A more cynical man than me might point out that in terms of investing money in grassroots football a celebrity-free advertising campaign is hardly a game-changing commitment.
But the FA, like the rest of us, isn't in a position to make game-changing financial commitments at the moment. Last week's admission that the governing body is struggling to make ends meet in the wake of the overspend on Wembley, head office move from Soho Square, demise of Setanta and rising salary costs (ahem, Fabio) puts the "ask not what your country can do for you etc" nature of the coaching recruitment drive into context.
It's not the multi-million-euro response the German FA made to the relative disappointments of its national team a decade ago but it's something, particularly when you realise our much maligned FA is still committed to investing an unprecedented £40m a year in amateur football.
Thanks to ring-fenced cash from McDonald's (to train coaches for all age-groups) and Tesco (to develop skills coaches for five to 11-year-olds), the FA has been able to maintain its spending on grassroots coaching despite the squeeze felt in other parts of the organisation.
For example, the governing body's 520-strong workforce has just witnessed the closure of their final salary pension scheme. A small sacrifice, some might say, but as the FA's head of grassroots coaching Les Howie told me, it meant there would be no cuts to "frontline services".
So while I'm not going to pretend "Football Needs You" is the antidote to further bouts of England v Algeria-style depression, it is part of the cure.
If the FA cannot afford to pay coaches more than the clubs do so they stay with younger age-groups or subsidise coaching courses (Level One will take 30 hours and set you back about £140), the very least they can do is raise the profession/vocation's profile and give it some public praise.
There was something else Howie said that made me reassess my slightly underwhelmed view of the FA's recent efforts, or perhaps it was just the way he said it (like all good coaches, he is a natural communicator).
Germany, Spain and rest of continental football's leading lights remain the target in terms of qualified coaches but that gap isn't as glaring as the post-World Cup headlines suggested, Howie explained.

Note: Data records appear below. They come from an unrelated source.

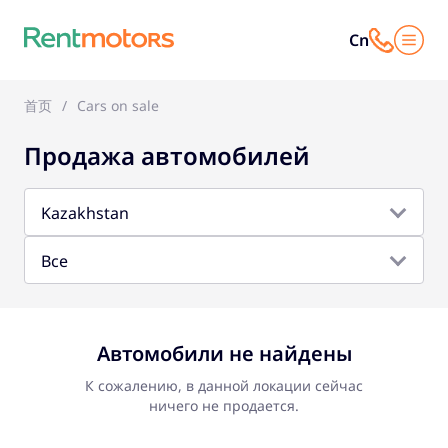
Cn
首页
Cars on sale
Продажа автомобилей
Kazakhstan
Все
Автомобили не найдены
К сожалению, в данной локации сейчас
ничего не продается.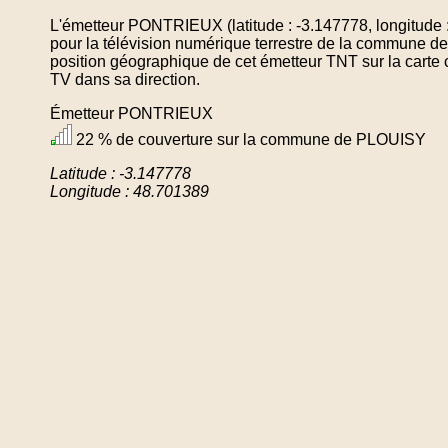
L'émetteur PONTRIEUX (latitude : -3.147778, longitude 
pour la télévision numérique terrestre de la commune 
position géographique de cet émetteur TNT sur la carte 
TV dans sa direction.
Émetteur PONTRIEUX
22 % de couverture sur la commune de PLOUISY
Latitude : -3.147778
Longitude : 48.701389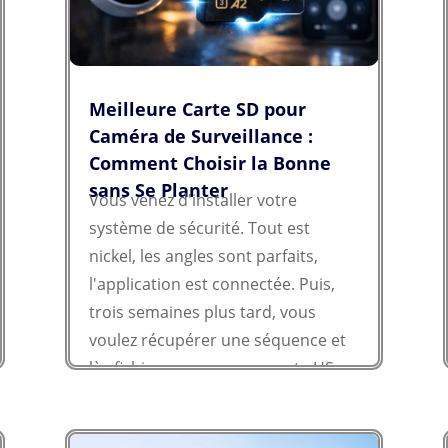
Meilleure Carte SD pour
Caméra de Surveillance :
Comment Choisir la Bonne
sans Se Planter
Vous venez d'installer votre
système de sécurité. Tout est
nickel, les angles sont parfaits,
l'application est connectée. Puis,
trois semaines plus tard, vous
voulez récupérer une séquence et
là : fichier corrompu ou carte HS.
C'est le scénario catastrophe qu'on
veut...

Nine years after it was announced, the National Football Centre is still a building site near Burton
England only signed up for the European coaching standards a decade ago. Our main rivals have been churning out Uefa-qualified coaches for 40 years. The evidence from recent years is we're finally matching them. The gap will close, eventually.
There is one other thing the FA could and should do to facilitate that move towards international parity: build Burton.
The most recent opening date (there have been a few) for the National Football Centre is 2012 but last week's financial reckoning poured fresh doubt on that happening. The FA remains £10m short of a proposed £100m budget for English football's coaching "Oxbridge" and another delay looks increasingly likely.
This would be a terrible blow to committed and talented coaches like Howie. He needs a real base and to hear him talk about a visit to Italy's revered Coverciano complex was to fully understand quite what Burton could mean to coaching in this country.